But he can no more throw it away than he could shatter the hideous soap dish. With a sigh, he folds the note and shoves it into a junk drawer overflowing with miscellaneous debris. Speaking of which, time to bring the boxes in from the porch.

That keeps him busy for twenty minutes, good physical work, undemanding and satisfying. He stacks the boxes neatly in the front hall and then, feeling a little more cheerful, dons a backpack full of clothing and picks up a similarly stuffed suitcase. He knows his clothing will go in his room. This is an easy task.

Going up the stairs, he hears the familiar creak on the sixth and tenth steps, remembers countless weekend mornings when, as he lay in bed, that squeaking warned him that Mom was coming upstairs to rouse him for breakfast.

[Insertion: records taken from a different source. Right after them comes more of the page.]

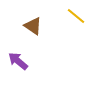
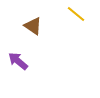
yellow line: moved 2 px up
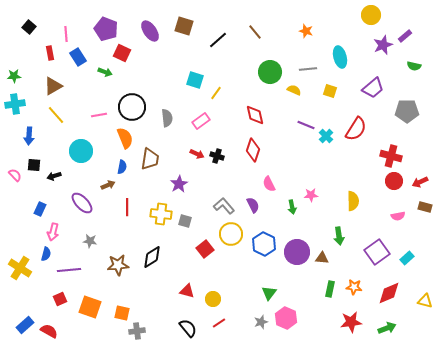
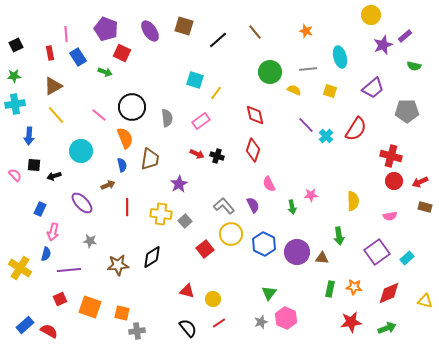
black square at (29, 27): moved 13 px left, 18 px down; rotated 24 degrees clockwise
pink line at (99, 115): rotated 49 degrees clockwise
purple line at (306, 125): rotated 24 degrees clockwise
blue semicircle at (122, 167): moved 2 px up; rotated 24 degrees counterclockwise
pink semicircle at (398, 216): moved 8 px left
gray square at (185, 221): rotated 32 degrees clockwise
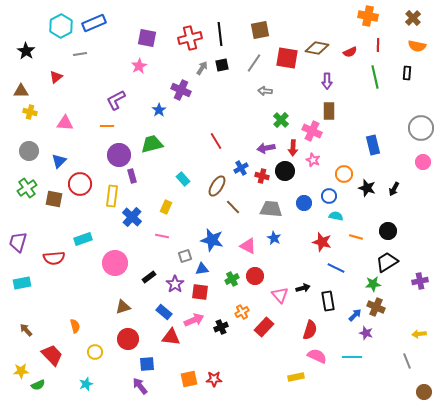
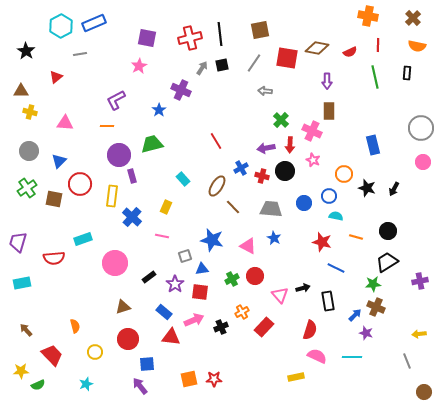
red arrow at (293, 148): moved 3 px left, 3 px up
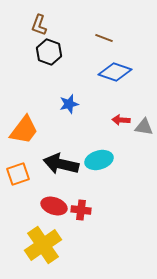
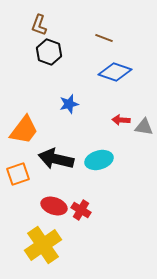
black arrow: moved 5 px left, 5 px up
red cross: rotated 24 degrees clockwise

Time’s a wasting.

His eyes are wet again. His bedroom, at least, should be safe. His bedroom’s full of him, not Mom. But when he shoulders his way through the door, he sees, neatly folded on his narrow single bed, a small pile of laundry.

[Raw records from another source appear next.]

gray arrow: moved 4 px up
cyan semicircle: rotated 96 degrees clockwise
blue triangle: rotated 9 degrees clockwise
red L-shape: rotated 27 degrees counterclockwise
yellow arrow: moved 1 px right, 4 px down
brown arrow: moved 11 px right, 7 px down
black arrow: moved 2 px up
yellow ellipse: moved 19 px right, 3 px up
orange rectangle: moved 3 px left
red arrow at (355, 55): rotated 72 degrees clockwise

Of course. He came over two weeks before Mom’s trip to do laundry, but he got pulled into a discussion on the CC boards and never got around to it, so he left it here. He figured he’d do it when Mom got back from Mexico, and he had enough other clothing in the dorm, so it wasn’t crucial.

Mom did it for him.

Aching, he looks around the room and suddenly hates it. It’s too small, too cramped with bookshelves and boxes of CC issues, too childish. There are still plastic dinosaurs sitting on a shelf, and there isn’t even room for a real desk in here. That’s one reason he wanted to live in the dorm, because he felt like he’d outgrown this room. Mom offered him the guest room or the attic, but moving everything was too complicated when he was getting ready to start college at the same time. He told her he’d move over the summer, but privately he believed that he’d never live in this house again, that he’d move into an apartment at the end of the academic year, maybe a frat house or something, and after college he’d get the hell out of Reno and go someplace where he wouldn’t feel so self-conscious, someplace more diverse. San Francisco. Seattle. He knew he’d have to share living space for a long time, but at least he wouldn’t be sharing it with her.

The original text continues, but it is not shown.